Les performances de cri et en cri — et leur forte teneur en art corporel — ne peuvent se dispenser de tourner autour du souffle/cri, dont elles amplifient les données. Elles constituent évidemment de dures épreuves tant pour l’artiste que pour l’auditeur/regardeur. On y est toujours à la limite de l’expérience corporelle, ce qui est bien son objet, à savoir donner à voir le corps-cri, mettre en jeu ses capacités. Le souffle en cri (différent de la conception de l’expulsion de l’air chez Gaston Bachelard) est intimement lié à l’épuisement, mais aussi à la violence à l’égard de soi-même, bien plus fortement sans doute que ne le montrent les images des cris de la guerre qui traversent les villes chez quelques peintres célèbres, ou ne le laissent supposer les récits de camps et de terreur dont le XXe siècle nous lègue l’essentiel, même s’il n’a pas l’air de nous inquiéter encore. Mais il est non moins lié à une image pour l’autre, l’auditeur-regardeur qui ne peut se départir d’une impression vive en cours de performance.

Occurrence soma
Photo © Gabriel Garçonnat

Vers la politique

En un mot, nous avons montré quand, comment et pourquoi une conception moderne (séculière) du cri a été extraite par les arts plastiques et la musique européens de la référence au divin et au sacrifice. Ces cris — choisis autour de l’indignation et du dissentiment (donc pas tous) — suspendent toute culpabilité religieuse ou allusion aux dragons médiévaux. Ce sont des cris individuels ou collectifs, pleins de réprobation envers des sources humaines (guerres, dominations, crimes), en forme d’appel aux spectateurs, afin qu’il regarde ce qui le regarde. Et de montrer que ce résultat est déplacé ensuite par les modernistes et les performances contemporaines de cris, en fonction de nos conceptions de la pulsion ou de l’espace public.
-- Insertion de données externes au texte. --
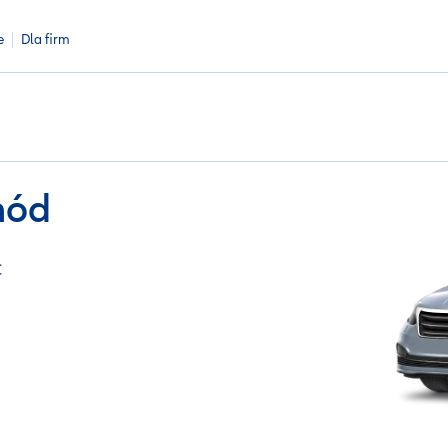
e
Dla firm
hód
C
Mais surtout, nous avons montré que n’importe où, à tout moment, un cri peut nous sortir de notre torpeur. C’est dans les replis de ses sonorités/images que se loge le cri tout entier. Mais, un cri n’a pas seulement un pouvoir d’évocation. Il compose un moment spécifique à partir duquel se déconstruit une voix trop lisse et linéaire exigé par un rapport social à remettre en question.
Certes, le plus souvent, on commence par dire « insupportable » la réception du « crier », séparément, sans regarder à son motif. Uniquement en raison de ses conséquences nuisibles pour les oreilles. On oublie donc l’origine de cette insupportabilité en nous, les récepteurs, et on s’imagine que cette qualité est inhérente au cri en soi. Ensuite on repousse le cri insupportable du côté de l’émetteur. Et comme on n’y voit aucun motif (extérieur), on le place dans une quelconque profondeur. Ainsi l’infra-profondeur devient-elle responsable du cri, de ses effets et de ses motifs.

Et pourtant, cette action-recherche articulée entre Jérôme et la philosophie du cri montre que le cri en art d’exposition permet aux spectateurs/regardeurs de rencontrer un crieur en porteur d’une réflexion sur une situation, sur un rapport social et politique, sur l’adresse et l’échange qui le constituent comme humain ou comme exercice d’humanité dans une civilisation à transformer (puisqu’il crie contre elle). Ce qui peut devenir un moment dans un processus de subjectivation.

La seule condition : qu’il s’agisse bien d’œuvres d’art d’exposition qui « parlent » moins du cri, au sujet de et autour du cri sur le mode analogique, avec l’intention de décrire une bouche ouverte ou de jauger le cri dans des évaluations morales ou psychologiques, qu’elles ne « parlent » le cri, et en particulier le cri d’indignation et de dissentiment.